SEKS MİTİ: Seksi kullanarak bir erkeği kontrol altına almak mümkündür.

ERKEK GÖRÜŞÜ: Bu mit, bizden önceki kuşaklar için doğru olabilir; ama bunun sebebi sadece, o zamanlar cinselliğin bir tabu olmasıydı. Kadınlar bedenlerini, yani en değerli hazinelerini doğru erkeğe saklamak istiyorlardı ama 'doğru'nun ne demek olduğu konusunda pek bir fikirleri yoktu. Oysa günümüz kadınları, cinselliği aşkın bir uzantısı olarak değil, başlı başına bir zevk olarak görüyorlar.
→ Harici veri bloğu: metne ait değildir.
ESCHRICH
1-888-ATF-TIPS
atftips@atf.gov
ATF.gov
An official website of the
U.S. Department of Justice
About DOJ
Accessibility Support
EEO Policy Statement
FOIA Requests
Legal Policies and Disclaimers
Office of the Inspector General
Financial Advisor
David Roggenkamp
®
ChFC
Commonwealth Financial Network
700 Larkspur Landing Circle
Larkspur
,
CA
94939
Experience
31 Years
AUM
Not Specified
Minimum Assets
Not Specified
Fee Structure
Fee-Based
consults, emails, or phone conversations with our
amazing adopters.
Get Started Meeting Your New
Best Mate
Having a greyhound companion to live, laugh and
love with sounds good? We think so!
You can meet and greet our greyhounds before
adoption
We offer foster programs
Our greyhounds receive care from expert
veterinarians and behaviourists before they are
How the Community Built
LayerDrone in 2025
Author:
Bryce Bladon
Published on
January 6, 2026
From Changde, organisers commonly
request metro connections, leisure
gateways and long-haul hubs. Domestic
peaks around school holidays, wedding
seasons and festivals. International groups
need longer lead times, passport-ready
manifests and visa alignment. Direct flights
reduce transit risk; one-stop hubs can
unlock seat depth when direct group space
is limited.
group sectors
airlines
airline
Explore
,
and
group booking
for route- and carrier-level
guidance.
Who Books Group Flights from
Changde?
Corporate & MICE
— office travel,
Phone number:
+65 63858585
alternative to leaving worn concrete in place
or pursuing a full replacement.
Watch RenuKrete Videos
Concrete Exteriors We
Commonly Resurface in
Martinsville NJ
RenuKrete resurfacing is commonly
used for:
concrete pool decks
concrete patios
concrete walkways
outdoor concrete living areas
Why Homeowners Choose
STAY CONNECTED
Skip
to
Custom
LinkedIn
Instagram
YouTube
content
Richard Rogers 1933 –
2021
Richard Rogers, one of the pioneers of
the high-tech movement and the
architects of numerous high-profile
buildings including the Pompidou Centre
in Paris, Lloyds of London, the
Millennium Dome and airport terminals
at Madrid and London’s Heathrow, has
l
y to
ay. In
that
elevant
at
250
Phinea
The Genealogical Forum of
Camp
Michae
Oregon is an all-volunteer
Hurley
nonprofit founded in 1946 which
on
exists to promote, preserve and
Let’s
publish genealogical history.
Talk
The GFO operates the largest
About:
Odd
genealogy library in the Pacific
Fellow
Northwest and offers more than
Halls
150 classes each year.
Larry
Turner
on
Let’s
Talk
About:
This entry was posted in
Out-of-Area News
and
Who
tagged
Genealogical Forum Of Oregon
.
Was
Kendileriyle çok daha barışıklar, seks konusunda tutucu değiller, ertesi sabah pişmanlık gözyaşları döküp adamı doğduğuna pişman etmiyorlar ve onlarla birlikte eğlenmek bizim de çok hoşumuza gidiyor! Seksi, erkeğin zayıf noktası olarak gören ve bunu birlikte olduğu kişileri parmağında oynatmak için kullanma planları yapan kadınlar gittikçe azalıyor; tıpkı cinselliğini skor kaygısının gölgesinde yaşayan erkekler azaldığı gibi. Kısacası, kadınlar içlerindeki erkeği, erkekler de içlerindeki kadını ortaya çıkarmaya başladılar ve bu yaklaşım, iki cins arasındaki sınırları yavaş yavaş ortadan kaldırıyor.


SEKS MİTİ: İlk buluşmanın sonunda geceyi seksle noktalamak iyi bir fikir değildir.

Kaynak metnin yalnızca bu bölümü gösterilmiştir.